キリンビールが飲食店向けに展開するクラフトビール用サーバ「タップ・マルシェ」が好調だ。2017年に首都圏の1000店舗以上に導入。3月に全国展開を開始すると、1カ月もたたないうちに全国2500店舗にまで広がった。
今後、提供するクラフトビールのブランドを増やし、さらに力を入れる。国内のクラフトビール市場(出荷量)は、ビール市場全体の1%未満で、その規模はまだ小さい。ビール市場全体が伸び悩む中、クラフトビールの成長を市場活性化の切り札に掲げる。
タップ・マルシェは、4種類のクラフトビールをセットできる小型サーバ。セットするビールは、1本3リットル入りのペットボトルに入っているため、多品種を少量で仕入れることができる。
17年4月に首都圏の飲食店に提案を開始。「スプリングバレーブルワリー」「グランドキリン」「ヤッホーブルーイング」「ブルックリン・ブルワリー」のブランドをそろえた。居酒屋やバーなど、もともとビールをたくさん提供している店舗だけでなく、映画館やブックカフェ、すし店など、クラフトビールをほとんど置いていなかった場所でも導入が進んだ。
首都圏での好調を追い風に、3月14日から全国に展開。年内に全国5000店舗導入を目標に掲げているが、すでに店舗数は2500店舗を超えた。取り扱い店舗は、全ての都道府県に広がっているという。
好調の理由について、同社企画部の山田精二部長は「クラフトビールの楽しみ方が、ゆっくりと時間を過ごす場所に合っている」と話す。ビールの飲み方といえば、「ジョッキでグイっと」が定番だったが、多種多様なクラフトビールであれば、おしゃれなタンブラーやスイーツに合うものもある。多少ぬるくなってもおいしく飲める。ワインやコーヒーなどに替わる需要があるという。
17年6月にラインアップに加わった「常陸野ネストビール」を製造する木内酒造の谷幸治製造長は「こだわったビールが飲める店で多く提供してきたが、(タップ・マルシェによって)これまでカバーしていなかったところにも広がっている。クラフトビールが身近なものとして浸透してきた」と話す。
新たな取り扱いブランドとして、5月28日から「伊勢角屋麦酒」、6月18日からは「Far Yeast Brewing」のブランドをラインアップに加える。計7ブルワリーの17種類を楽しめるようになる。
伊勢角屋麦酒を展開する二軒茶屋餅角屋本店の鈴木成宗社長は、「米国のクラフトビール市場はビール全体の12%だが、日本では1%にも満たない。タップ・マルシェは1本3リットルという絶妙な大きさで、導入してもらいやすい。飲みたくても手に入らなかった人に届けることができる」と期待。同ブランドでは「ペールエール」「ヒメホワイト」の2商品を提供する。

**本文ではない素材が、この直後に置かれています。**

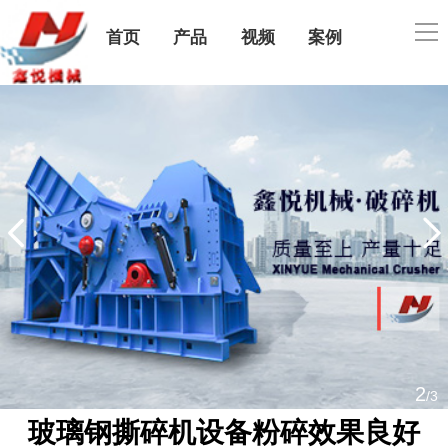
导
首页
产品
视频
案例
航
公司简介
售后服务
联系我们
2
/3
玻璃钢撕碎机设备粉碎效果良好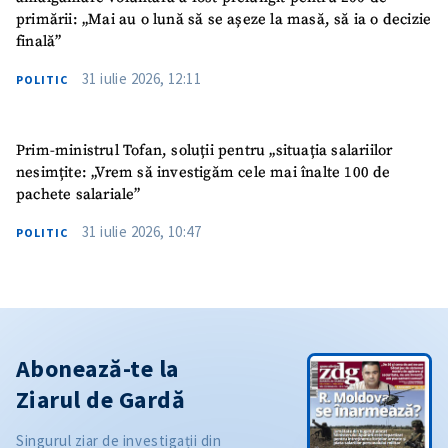
primării: „Mai au o lună să se așeze la masă, să ia o decizie
finală”
31 iulie 2026, 12:11
POLITIC
Prim-ministrul Tofan, soluții pentru „situația salariilor
nesimțite: „Vrem să investigăm cele mai înalte 100 de
pachete salariale”
31 iulie 2026, 10:47
POLITIC
Abonează-te la
Ziarul de Gardă
Singurul ziar de investigații din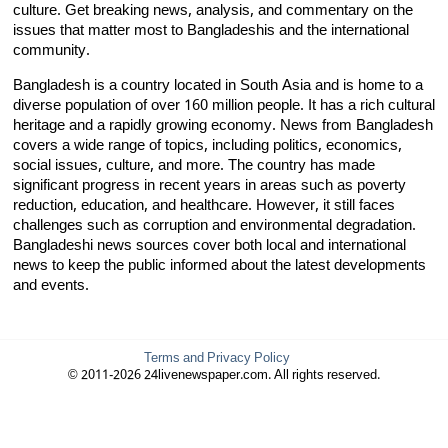
culture. Get breaking news, analysis, and commentary on the
issues that matter most to Bangladeshis and the international
community.
Bangladesh is a country located in South Asia and is home to a
diverse population of over 160 million people. It has a rich cultural
heritage and a rapidly growing economy. News from Bangladesh
covers a wide range of topics, including politics, economics,
social issues, culture, and more. The country has made
significant progress in recent years in areas such as poverty
reduction, education, and healthcare. However, it still faces
challenges such as corruption and environmental degradation.
Bangladeshi news sources cover both local and international
news to keep the public informed about the latest developments
and events.
Terms and Privacy Policy
© 2011-2026 24livenewspaper.com. All rights reserved.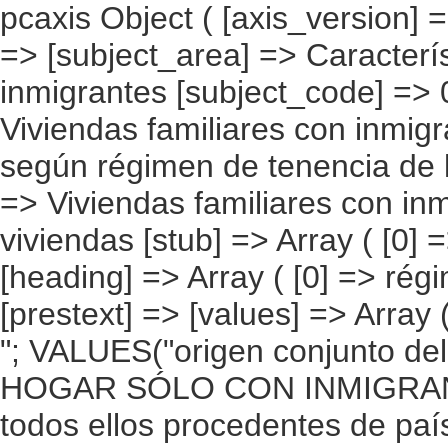
pcaxis Object ( [axis_version] => [creation_date] => 20080709 [note] => [subject_area] => Características de las viviendas de los inmigrantes [subject_code] => 01 [matrix] => 01003 [title] => Viviendas familiares con inmigrantes por origen conjunto del hogar, según régimen de tenencia de la vivienda [description] => [contents] => Viviendas familiares con inmigrantes residentes [units] => viviendas [stub] => Array ( [0] => origen conjunto del hogar ) [heading] => Array ( [0] => régimen de tenencia de la vivienda ) [prestext] => [values] => Array ( [:www.ine.es tel: " "+34 91 5839100 "; VALUES("origen conjunto del hogar] => Array ( [0] => Total [1] => HOGAR SÓLO CON INMIGRANTES [2] => Hogar con inmigrantes, todos ellos procedentes de países europeos [3] => Hogar con inmigrantes, todos ellos procedentes de países africanos [4] => Hogar con inmigrantes, todos ellos procedentes de americanos [5] => Hogar con inmigrantes, todos ellos procedentes de países asiáticos o de Oceanía [6] => Hogar con inmigrantes, todos ellos procedentes de alguna combinación de las agrupaciones de países anteriores [7] => HOGAR DE ESPAÑOLES E INMIGRANTES [8] => Hogar de españoles e inmigrantes procedentes de países europeos [9] => Hogar de españoles e inmigrantes procedentes de países africanos [10] => Hogar de españoles e inmigrantes procedentes de países americanos [11] => Hogar de españoles e inmigrantes procedentes de países asiáticos o de Oceanía [12] => Hogar de españoles e inmigrantes procedentes de alguna combinación de las agrupaciones de países anteriores ) [régimen de tenencia de la vivienda] => Array ( [0] => TOTAL [1] => De su propiedad [2] => Alquilada [3] => Cedida [4] => Otras situaciones ) ) [codes] => Array ( ) [map] => Array ( ) [decimals] => 0 [showdecimals] => 0 [source] => Instituto Nacional de Estadística [contact] 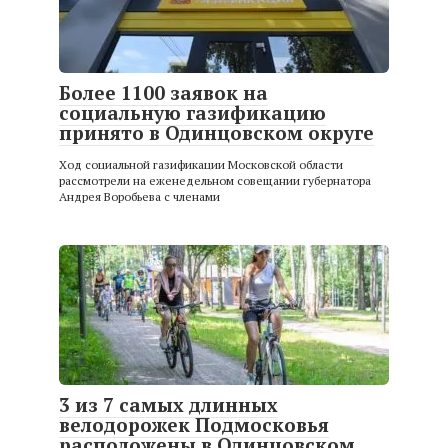
Более 1100 заявок на
социальную газификацию
принято в Одинцовском округе
Ход социальной газификации Московской области
рассмотрели на еженедельном совещании губернатора
Андрея Воробьева с членами
3 из 7 самых длинных
велодорожек Подмосковья
расположены в Одинцовском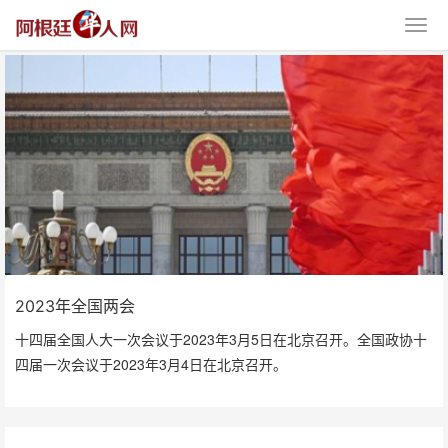
2023年全国两会
2023年全国两会
十四届全国人大一次会议于2023年3月5日在北京召开。全国政协十
四届一次会议于2023年3月4日在北京召开。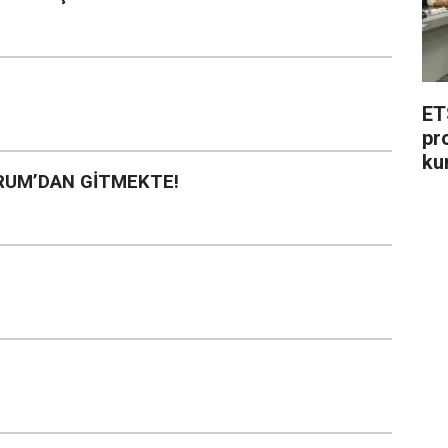
ET
pr
ku
RUM’DAN GİTMEKTE!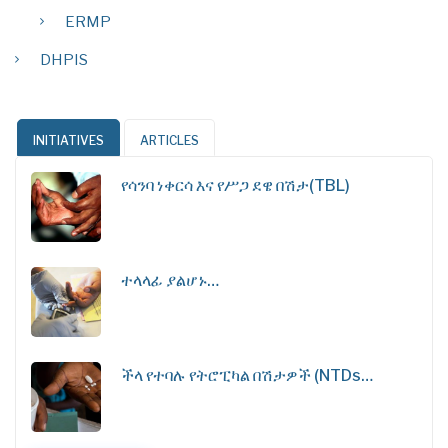
ERMP
DHPIS
INITIATIVES
ARTICLES
የሳንባ ነቀርሳ እና የሥጋ ደዌ በሽታ(TBL)
ተላላፊ ያልሆኑ…
ችላ የተባሉ የትሮፒካል በሽታዎች (NTDs…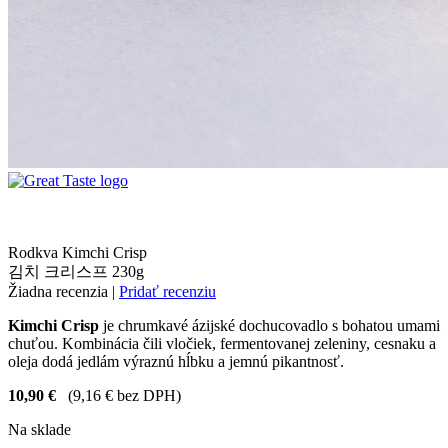
Rodkva Kimchi Crisp
김치 크리스프 230g
Žiadna recenzia
|
Pridať recenziu
Kimchi Crisp
je chrumkavé ázijské dochucovadlo s bohatou umami
chuťou. Kombinácia čili vločiek, fermentovanej zeleniny, cesnaku a
oleja dodá jedlám výraznú hĺbku a jemnú pikantnosť.
10,90
€
(9,16 € bez DPH)
Na sklade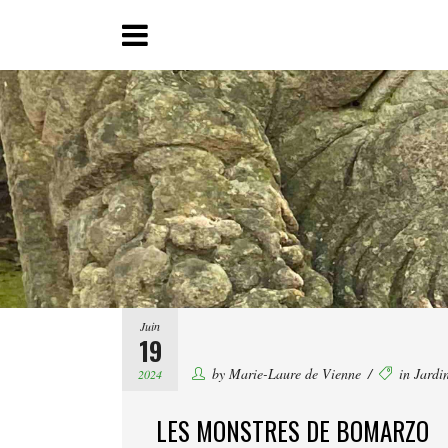
Juin
19
by
Marie-Laure de Vienne
in
Jardi
2024
LES MONSTRES DE BOMARZO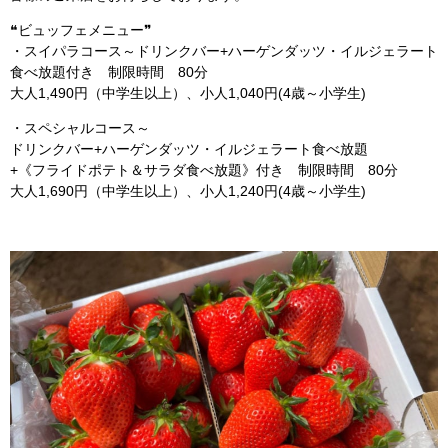
❝ビュッフェメニュー❞
・スイパラコース～ドリンクバー+ハーゲンダッツ・イルジェラート
食べ放題付き 制限時間 80分
大人1,490円（中学生以上）、小人1,040円(4歳～小学生)
・スペシャルコース～
ドリンクバー+ハーゲンダッツ・イルジェラート食べ放題
+《フライドポテト＆サラダ食べ放題》付き 制限時間 80分
大人1,690円（中学生以上）、小人1,240円(4歳～小学生)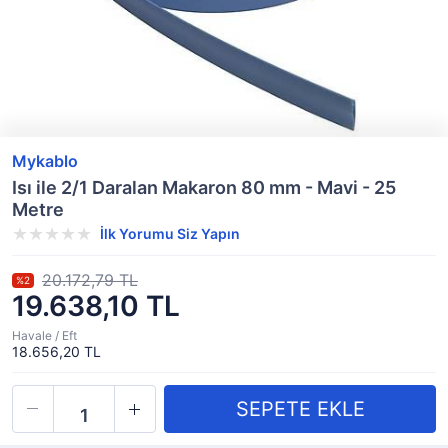
Mykablo
Isı ile 2/1 Daralan Makaron 80 mm - Mavi - 25
Metre
İlk Yorumu Siz Yapın
20.172,79 TL
%2
19.638,10 TL
Havale / Eft
18.656,20 TL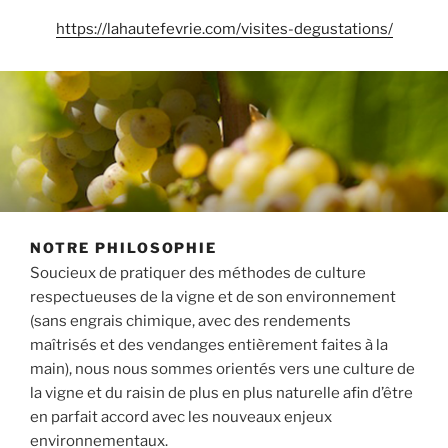
https://lahautefevrie.com/visites-degustations/
NOTRE PHILOSOPHIE
Soucieux de pratiquer des méthodes de culture
respectueuses de la vigne et de son environnement
(sans engrais chimique, avec des rendements
maîtrisés et des vendanges entièrement faites à la
main), nous nous sommes orientés vers une culture de
la vigne et du raisin de plus en plus naturelle afin d’être
en parfait accord avec les nouveaux enjeux
environnementaux.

「東京ホワイト」「東京IPA」の2商品をタップマルシェで提供するFar Yeast Brewingの山田司朗社長も「クラフトビールの奥行きを知らない消費者がまだたくさんいる。これまでは試してもらう機会があまりなかった。たくさんの人にアクセスする良い機会をいただいた」と語った。
「美術館や図書館など、『館』という言葉が入る名称の施設にも導入してもらいたい」と、キリンビールの山田部長は意気込む。場所や料理、シーンなど、ビールを楽しむシチュエーションは広がりつつある。自由な楽しみ方が定着すれば、市場で存在感を強めていくかもしれない。